I remember the first time I arrived at the cabin. I had never before experienced the kind of quiet that I first heard there. Peaceful and serene. I woke up at 6 AM, before anyone was up. I quietly picked up my shoes, my sweater, my blanket, and sat outside by the wilted, charcoal that just last night was a blazing campfire. I closed my eyes and listened. To nothing. And it was beautiful.

I continued to sit there until everyone was up, with tea and toast, legs huddled together, bundled up in a blanket, and completely content with the world.

Content. This is the part of me that lets itself be filled with simple, quiet serenity.

The part of me that cries when my friends are sad, that is overjoyed when they are. The part of me that quietly floats and vibrates when I listen to music that moves. The part of me that is filled with happiness when I see my little cousin grow to be such a good person. The part of me that loves grandly all the little things about life.

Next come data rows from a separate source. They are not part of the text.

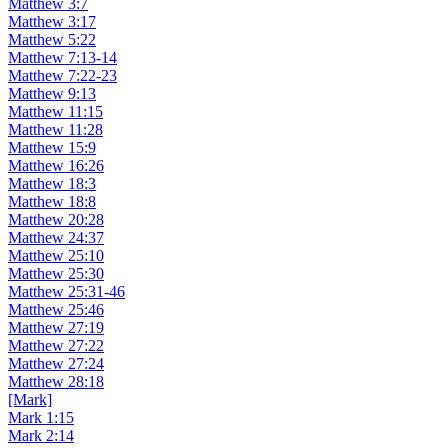
Matthew 3:7
Matthew 3:17
Matthew 5:22
Matthew 7:13-14
Matthew 7:22-23
Matthew 9:13
Matthew 11:15
Matthew 11:28
Matthew 15:9
Matthew 16:26
Matthew 18:3
Matthew 18:8
Matthew 20:28
Matthew 24:37
Matthew 25:10
Matthew 25:30
Matthew 25:31-46
Matthew 25:46
Matthew 27:19
Matthew 27:22
Matthew 27:24
Matthew 28:18
[Mark]
Mark 1:15
Mark 2:14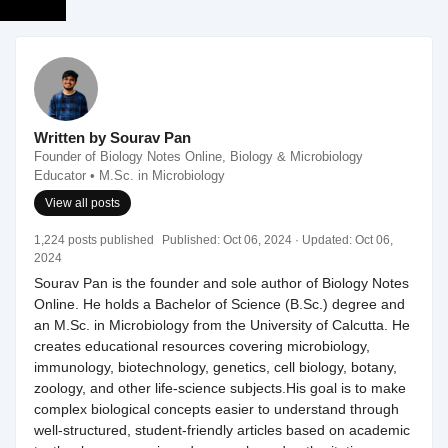
Written by Sourav Pan
Founder of Biology Notes Online, Biology & Microbiology
Educator • M.Sc. in Microbiology
View all posts
1,224 posts published
Published:
Oct 06, 2024
· Updated:
Oct 06,
2024
Sourav Pan is the founder and sole author of Biology Notes
Online. He holds a Bachelor of Science (B.Sc.) degree and
an M.Sc. in Microbiology from the University of Calcutta. He
creates educational resources covering microbiology,
immunology, biotechnology, genetics, cell biology, botany,
zoology, and other life-science subjects.His goal is to make
complex biological concepts easier to understand through
well-structured, student-friendly articles based on academic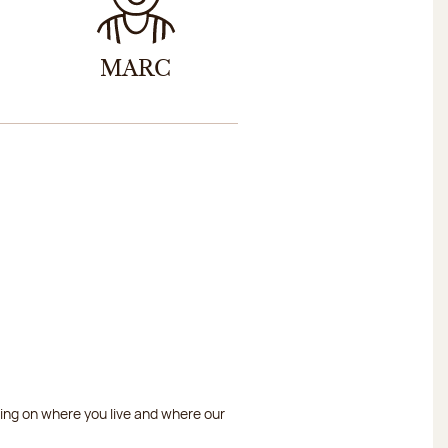
MARC
ding on where you live and where our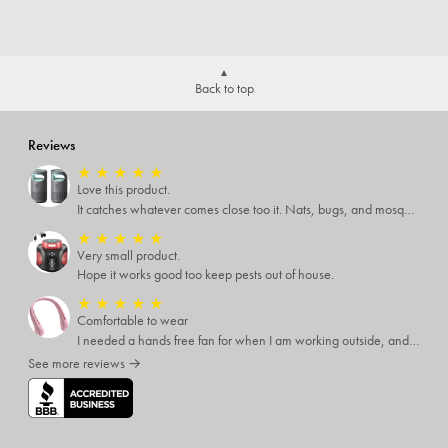
Back to top
Reviews
★
★
★
★
★
Love this product.
It catches whatever comes close too it. Nats, bugs, and mosquitoes. I love this product and it's not loud at all.
★
★
★
★
★
Very small product.
Hope it works good too keep pests out of house.
★
★
★
★
★
Comfortable to wear
I needed a hands free fan for when I am working outside, and this neck fan works great. I can do any type of job I need to and have a cool breeze while working. I like that it has different speed settings and the charge runs it for several hours. It is light weight and I hardly notice I have it around my neck. This fan makes working in the hot sun much more pleasant.
See more reviews →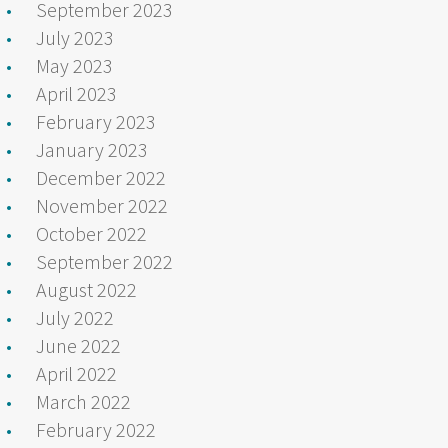
September 2023
July 2023
May 2023
April 2023
February 2023
January 2023
December 2022
November 2022
October 2022
September 2022
August 2022
July 2022
June 2022
April 2022
March 2022
February 2022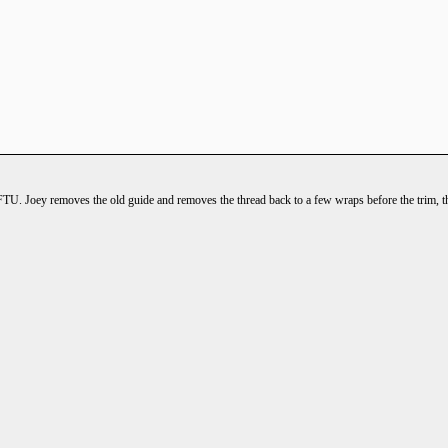
FTU. Joey removes the old guide and removes the thread back to a few wraps before the trim, then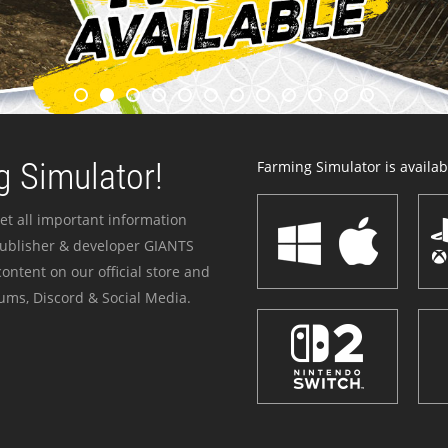
 Simulator!
Farming Simulator is availabl
et all important information
publisher & developer GIANTS
ontent on our official store and
ums, Discord & Social Media.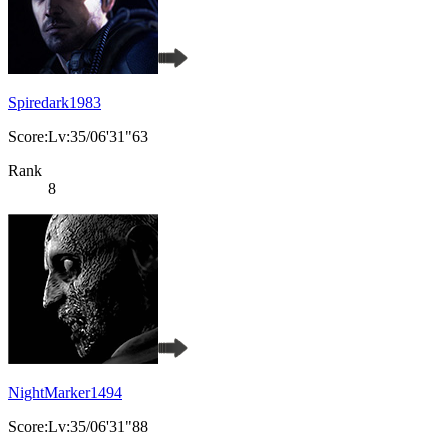
Spiredark1983
Score:Lv:35/06'31"63
Rank
8
NightMarker1494
Score:Lv:35/06'31"88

This is the part of me that thinks of you, and your hands, and your lips. The part of me that dreams about you all the time. That worries what you think about, and how you feel. The part of me that loves so deeply, I can't even begin to describe how overwhelming such a little part of me can be. Especially towards you.

This is the part of me that two people have ever touched before. Anybody can touch my body, and kiss my lips, and pull my hair, and make me orgasm, but it takes a certain person to touch that little part of me. That small but powerful piece of what makes me who I am.

And it's always a surprise when someone does. It's always unexpected.

And this is what you do to me.

You touch this part of who I am, and for me, that's better than all the pleasures of the world or my body.